It’s been awhile since we discussed using DBT skills to help us cope with the challenges of life with migraine. If this is your first visit to the series, please start at the beginning so you have a good foundation for our discussion.
Participation is the last of the “what” Mindfulness skills. It is the natural extension of Observe and Describe. Anyone can sit on the sidelines observing an experience and describing it. Immersing oneself in the experience invites us to be authentic participants in our own lives.
To participate with mindfulness requires our undivided attention. We do not multitask. We throw ourselves completely into one experience at a time. This is often in conflict with cultural norms. To participate mindfully is an act of modern rebellion. The first time you try it may evoke feelings of boredom or a sense that you should be doing more. Just notice the feeling (observe), acknowledge its presence (describe), and keep on going (participate).
How many times have we felt the early presence of migraine only to ignore it, hoping that it will go away? Who has not pushed down the pain in a race to complete a task before the pain passes that invisible point of no return?
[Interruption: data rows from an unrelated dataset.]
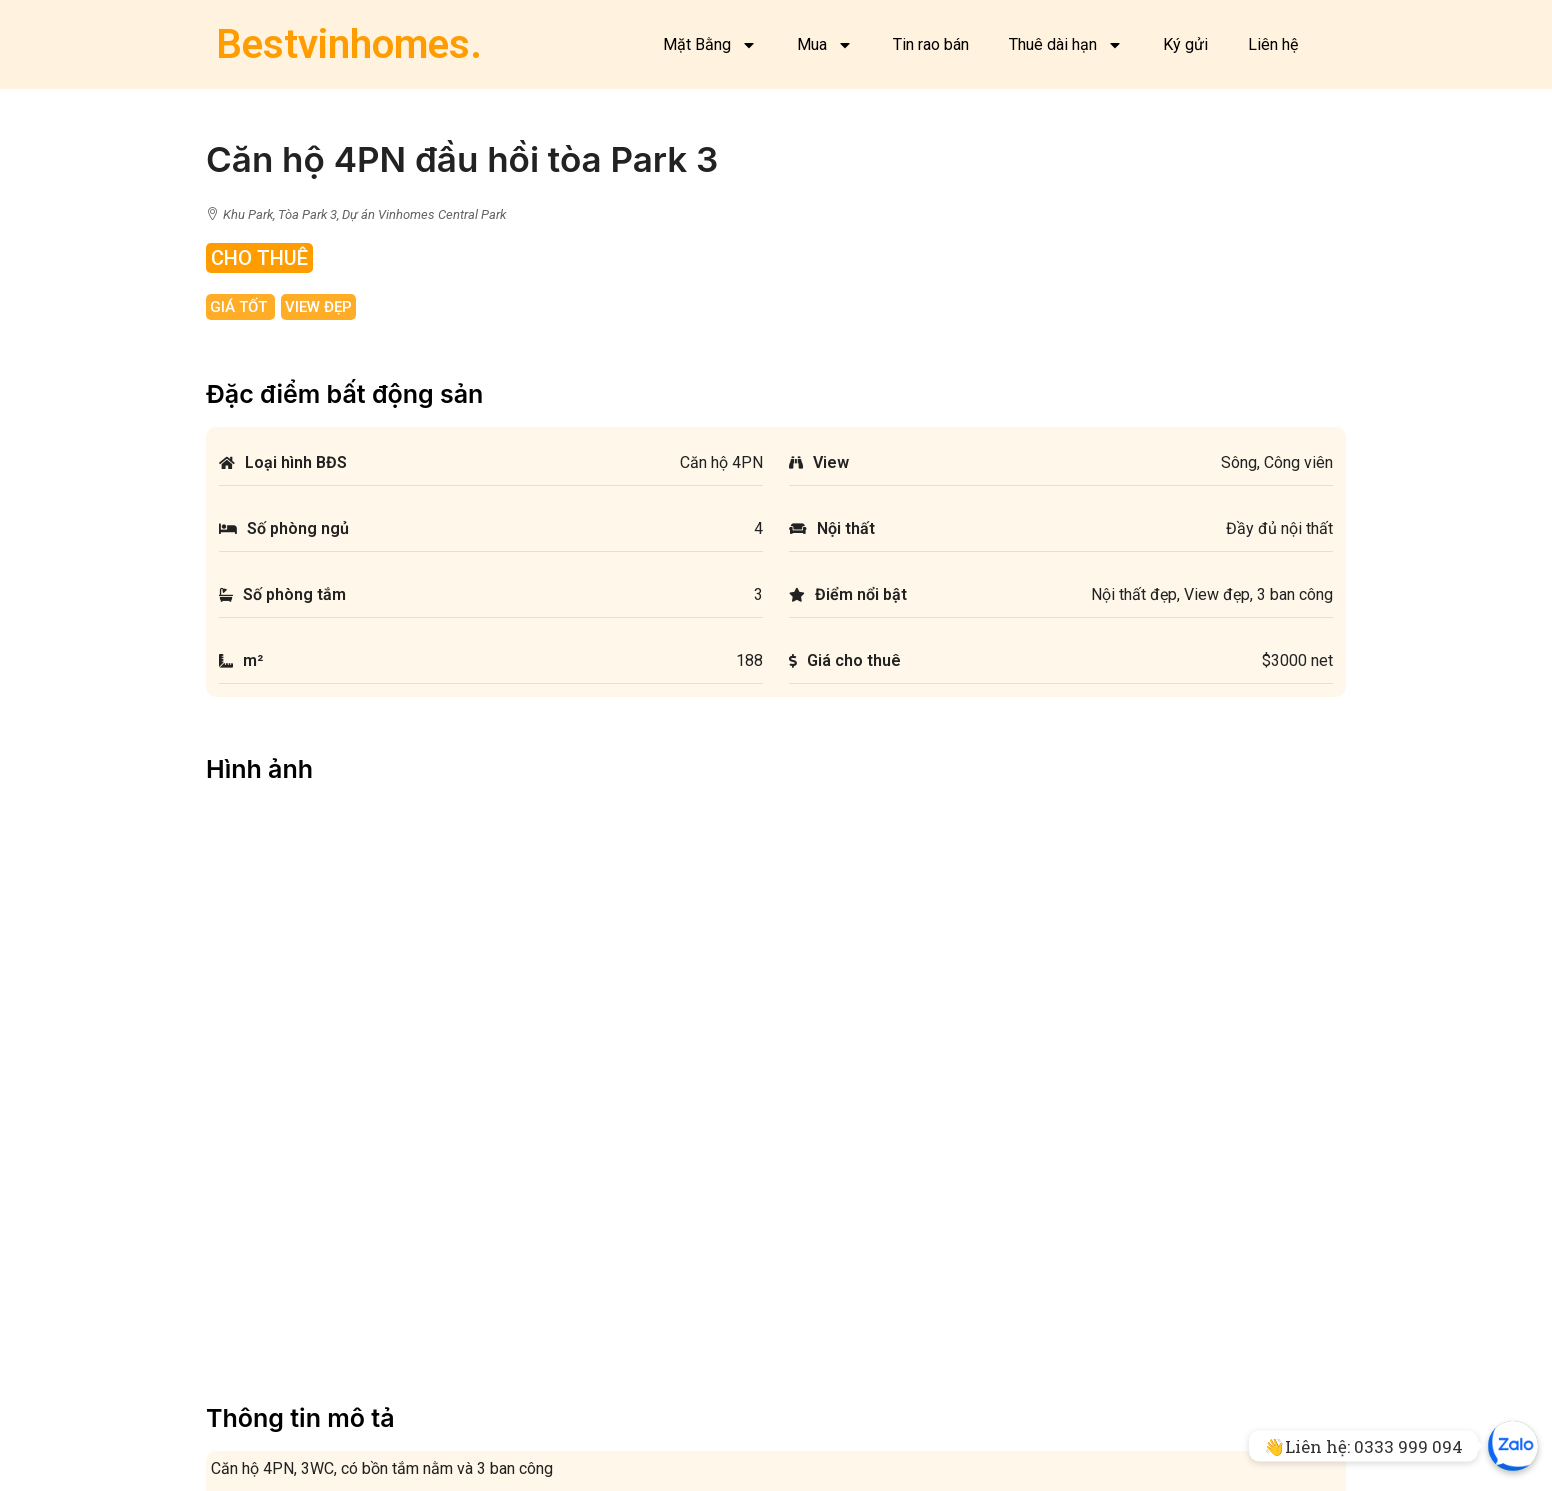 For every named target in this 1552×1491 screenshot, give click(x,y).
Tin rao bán (931, 44)
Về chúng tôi (258, 1415)
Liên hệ (1273, 44)
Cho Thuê (259, 258)
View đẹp (318, 307)
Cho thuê (587, 1389)
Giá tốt (240, 307)
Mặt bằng (250, 1363)
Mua (825, 45)
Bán (572, 1363)
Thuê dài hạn (1066, 45)
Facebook (251, 1389)
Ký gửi (1185, 44)
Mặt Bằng (710, 45) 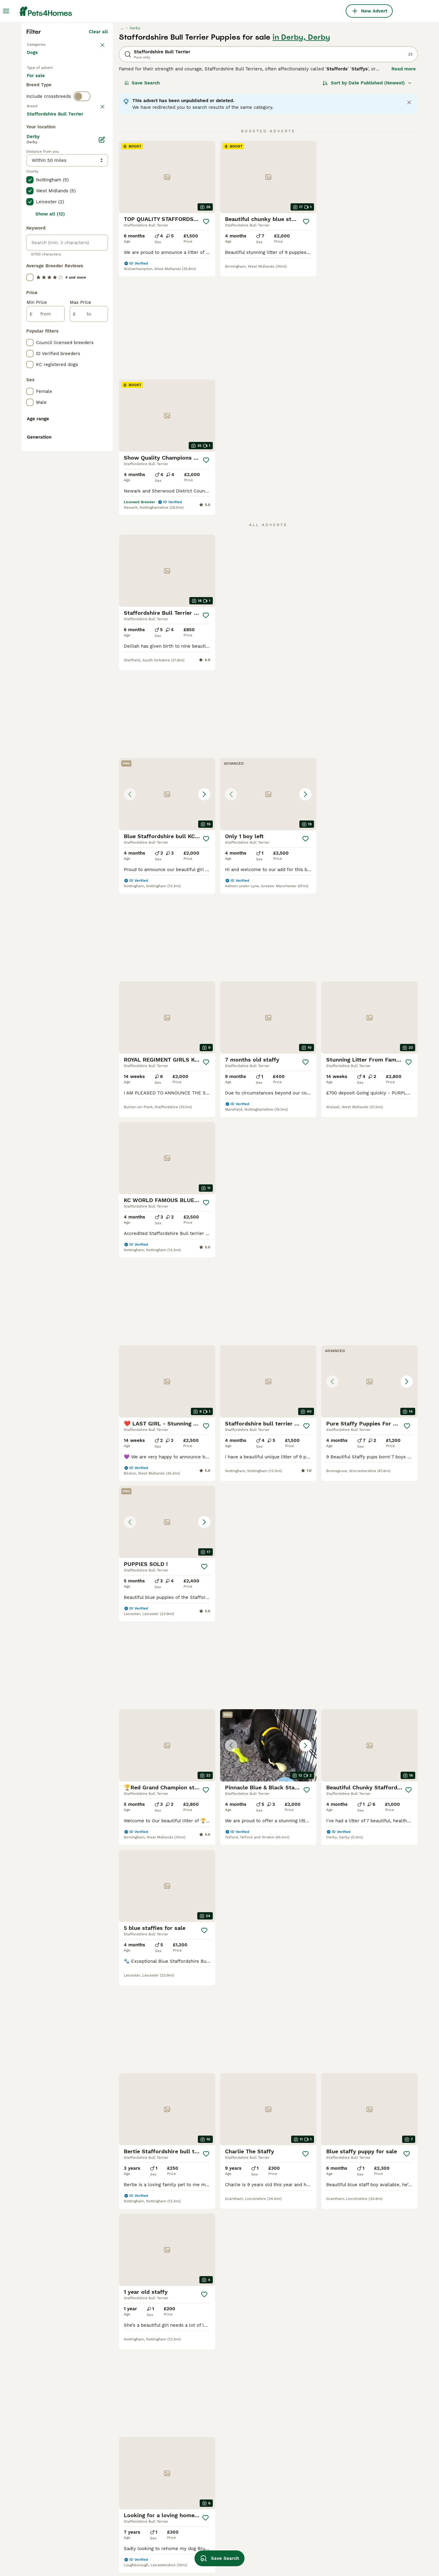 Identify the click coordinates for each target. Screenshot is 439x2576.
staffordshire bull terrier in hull (140, 2470)
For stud (41, 207)
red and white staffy (206, 2469)
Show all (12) (50, 479)
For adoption (77, 192)
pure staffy (351, 2513)
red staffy (272, 2552)
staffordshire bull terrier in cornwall (56, 2473)
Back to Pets (41, 153)
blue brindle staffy (203, 2491)
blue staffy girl (355, 2524)
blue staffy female (204, 2458)
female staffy (120, 2481)
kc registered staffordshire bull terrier (296, 2472)
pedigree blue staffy (361, 2447)
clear (102, 241)
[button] (268, 442)
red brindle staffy (359, 2458)
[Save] (206, 331)
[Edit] (102, 405)
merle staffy (118, 2503)
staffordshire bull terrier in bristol (56, 2439)
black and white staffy (208, 2513)
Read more (403, 178)
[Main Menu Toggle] (6, 11)
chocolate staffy (201, 2502)
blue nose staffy (357, 2535)
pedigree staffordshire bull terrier (135, 2528)
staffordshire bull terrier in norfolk (135, 2456)
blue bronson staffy (361, 2469)
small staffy (196, 2447)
That is not mindful participation. That is repression, denial, and avoidance. Mindful participation involves acceptance of the truth and a willingness to experience that truth in action.
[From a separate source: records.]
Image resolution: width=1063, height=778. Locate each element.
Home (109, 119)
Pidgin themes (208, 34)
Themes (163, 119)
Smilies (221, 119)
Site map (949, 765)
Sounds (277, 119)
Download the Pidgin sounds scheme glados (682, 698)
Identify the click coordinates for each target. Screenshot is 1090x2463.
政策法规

Mindful participation is not surrender. You remain an active participant in the experience. There’s nothing about this skill to prevent you from using medication and other measures to ease the pain and shorten the duration of an attack. When using this skill to cope with migraine, you stop trying to finish up that last project. A mindful migraine experience is one in which all other experiences do not exist.
When we participate with mindfulness, there is an ease to our movements. We don’t have to think about our next move because there is no next move — only here and now. We glide effortlessly through the experience. In terms of migraine, this is played out when we do not resist its arrival. Our response to medicate is instinctive, without doubt or hesitation. We simply enter the treatment process, trusting our instincts to guide us. Acting with intuition is the opposite of anxiety, self-doubt, or hesitation.
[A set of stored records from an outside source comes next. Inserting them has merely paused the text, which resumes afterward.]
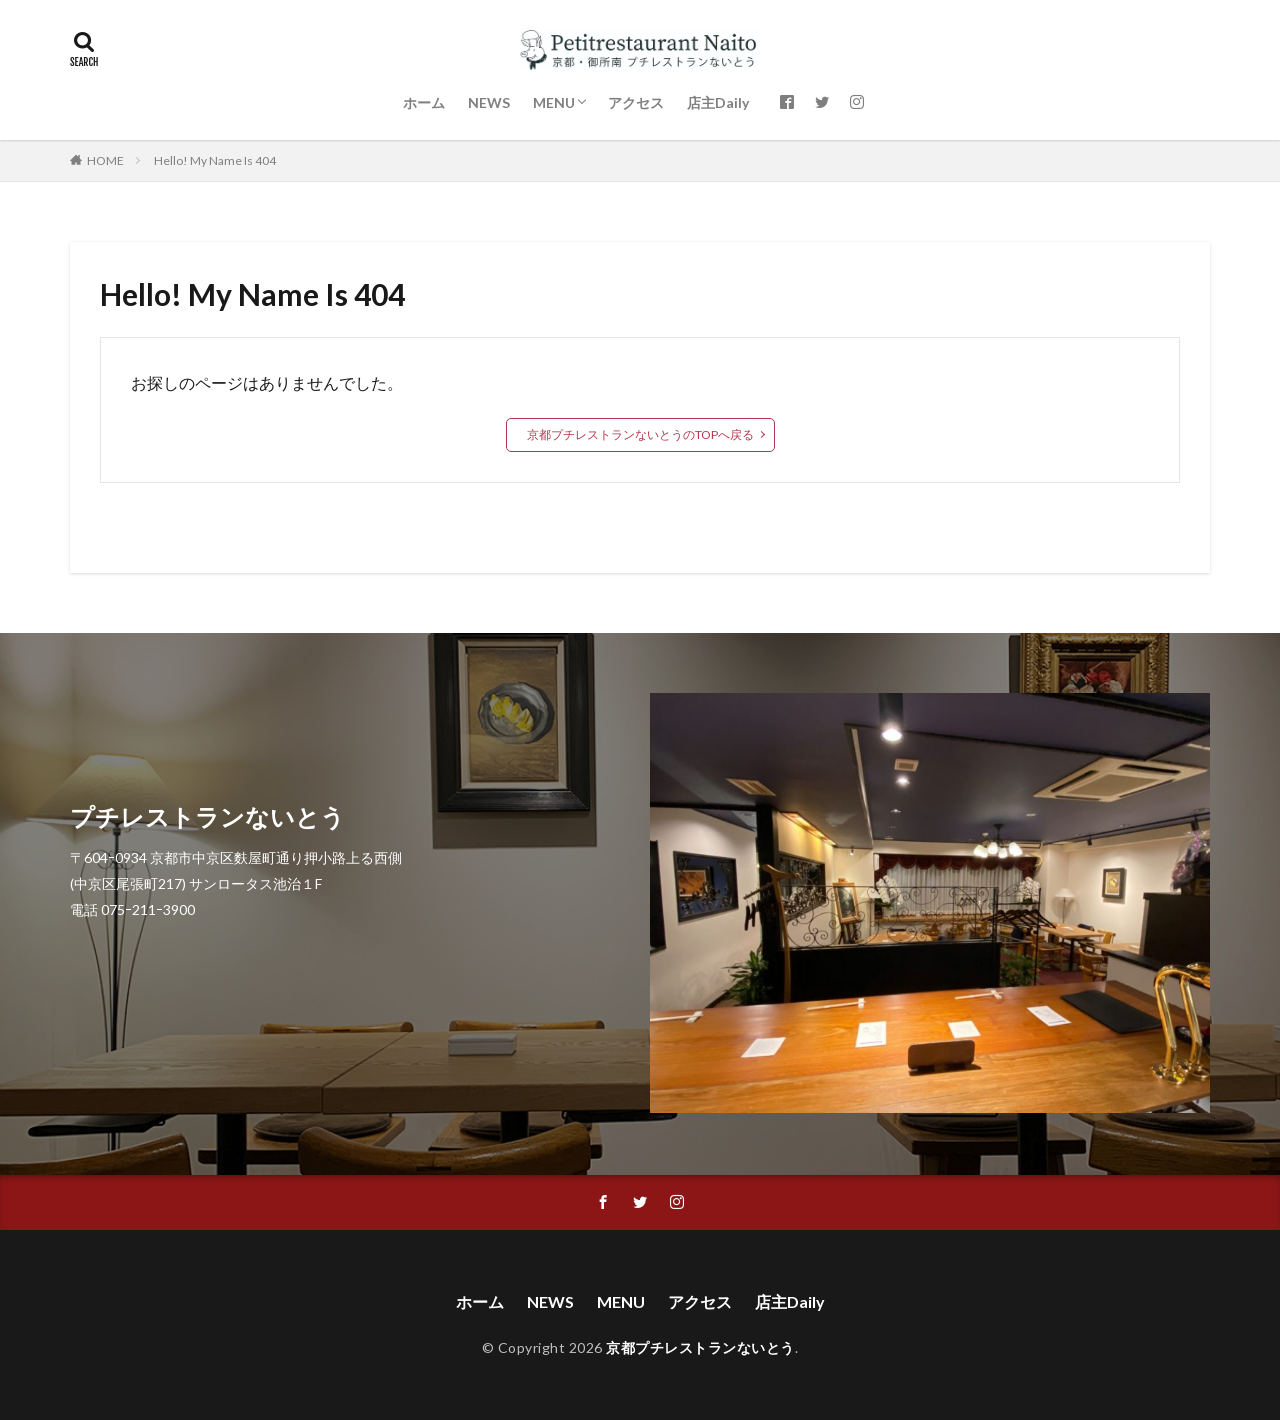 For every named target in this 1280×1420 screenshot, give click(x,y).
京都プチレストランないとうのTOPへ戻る (640, 434)
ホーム (424, 102)
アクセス (636, 102)
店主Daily (718, 102)
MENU (554, 102)
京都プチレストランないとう (700, 1347)
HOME (105, 160)
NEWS (489, 102)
We can twist ourselves into mental knots with every migraine attack wondering when to start treating the attack and with what. Even though we’ve been through thousands of attacks, we often withhold even the simplest comfort measures. Instead of reaching for that ice pack and turning off the lights, we hesitate. We waste time trying to stop the inevitable rather than allowing ourselves to do what is best in the moment.
Let go of self-consciousness
Most of the time our minds are filled with self-assessments, particularly when it comes to migraine. By letting go of this internal observer, we can participate in the experience with carefree abandon. We do what feels right at the time instead of being held back by our self-conscious critic.
I didn’t really understand how this could apply to migraine until I experienced a cluster headache attack. I have described in other posts that the pain of a cluster attack forces me to behave in ways that contradict my personality. Normally stoic in the face of pain, a cluster attack is so intense that I can no longer contain my behavior. I rock, pace, scream, curse, and otherwise make a loud mess in a desperate attempt to manage the pain. Migraine does not require that of me. In fact, the more stoic I behave, the less throbbing and pounding I experience. Migraine is invisible, in part, because silence and stillness ease the pain. None of us start out trying to hide the pain. We learn from experience that the pain of migraine is lessened when we are quiet and still. Migraine becomes its own reinforcer — rewarding us for staying quiet and punishing us for stepping out of line.
There are also cultural pressures that place value on “suffering in silence.” The social stigma of migraine encourages our silence, too. The real question to ask yourself is, “How do I behave with migraine when all alone?” When you think no one can see your pain, far from the critical eyes of society, what do you do? Mindful participation invites us to behave in ways that are consistent with who we really are, not with what we think is expected of us. When in public, do you conceal your medication, try to cope without comfort measures, and pretend that everything is fine even when your head is pounding so badly that you can’t see straight? Would you do this if you were at home alone? Of course you wouldn’t! Mindful participation allows us to be as genuine in public as we are in private.